Now the answer for sigma i got correct, but μ i got incorrect for some reason. Could anyone explain where I've gone wrong for μ?

Question 2:

Workings:

All i need help is with part c and d:

for c) i done 1 - 0.6463 to get the probability of the two shaded bits, but where do i go to get the part they are asking for?

for d) i have no idea, any help would be great.
thanks.

Well, one obvious error is that you have both $(25-\mu)/\sigma$ and $(64-\mu)/\sigma$ equal to -0.67. One of them should be positive. In any case, the normal distribution is symmertric so it should be clear that the mean will be exactly between the two "quartiles".

The two shaded bits? I assume you mean the one shaded bit and the other outlieing area. That, of course, is 1- .6463. To find the two parts separately, use the fact, as you are given, that upper piece has twice the area of the lower piece.

HallsofIvy said:
Well, one obvious error is that you have both $(25-\mu)/\sigma$ and $(64-\mu)/\sigma$ equal to -0.67. One of them should be positive. In any case, the normal distribution is symmertric so it should be clear that the mean will be exactly between the two "quartiles".
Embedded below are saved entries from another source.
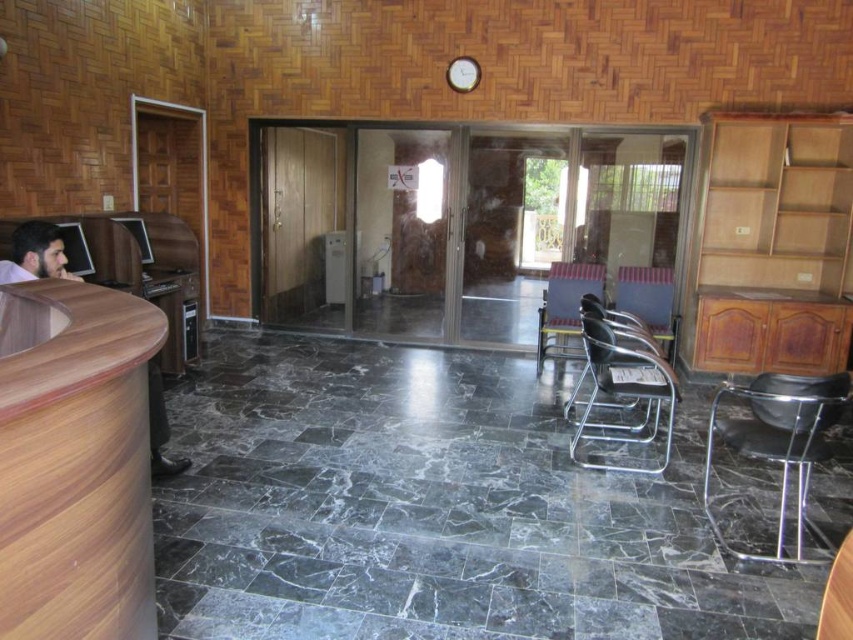 Question: Which of the following is the farthest from the observer?

Choices:
 (A) metallic gray chair at center
 (B) wooden reception desk at left
 (C) brown wood desk at left
 (D) metallic black chair at lower right

Answer: (A)

Question: Can you confirm if metallic black chair at lower right is smaller than brown wood desk at left?

Choices:
 (A) yes
 (B) no

Answer: (B)

Question: In this image, where is wooden reception desk at left located relative to brown wood desk at left?

Choices:
 (A) below
 (B) above

Answer: (A)

Question: Considering the real-world distances, which object is farthest from the metallic black chair at lower right?

Choices:
 (A) brown wood desk at left
 (B) metallic gray chair at center

Answer: (A)

Question: Among these points, which one is nearest to the camera?

Choices:
 (A) (25, 620)
 (B) (618, 384)

Answer: (A)

Question: Is wooden reception desk at left smaller than metallic gray chair at center?

Choices:
 (A) yes
 (B) no

Answer: (A) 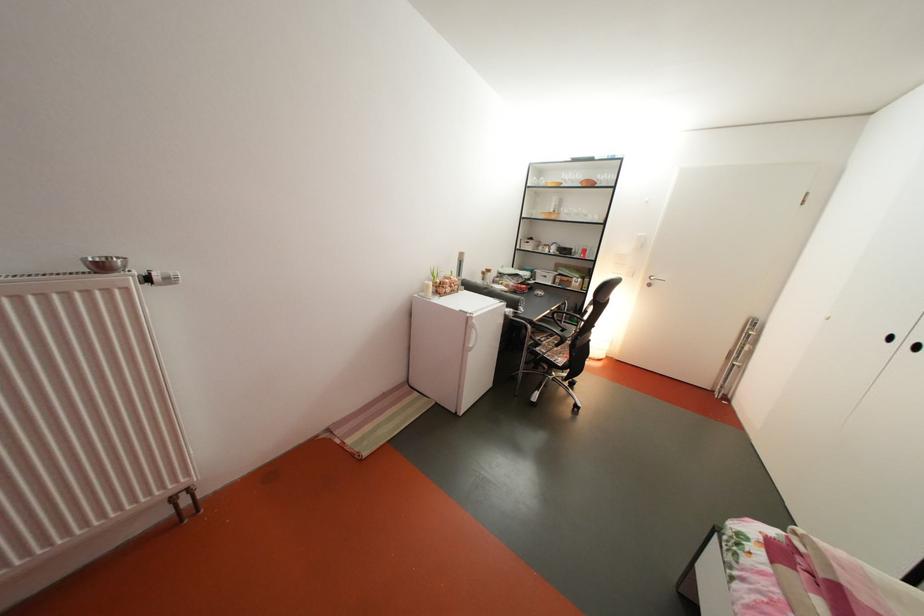 Image resolution: width=924 pixels, height=616 pixels. I want to click on silver door handle, so click(x=652, y=280).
The two shaded bits? I assume you mean the one shaded bit and the other outlieing area. That, of course, is 1- .6463. To find the two parts separately, use the fact, as you are given, that upper piece has twice the area of the lower piece.

for question 1) Why is one of the positive (the second one) if they are symmetrical. Also how can i use use symmetry to find the mean? Is it 25+45 / 2?

for question 2) I still don't get how to get part C.

synkk said:
for question 1) Why is one of the positive (the second one) if they are symmetrical. Also how can i use use symmetry to find the mean? Is it 25+45 / 2?

for question 2) I still don't get how to get part C.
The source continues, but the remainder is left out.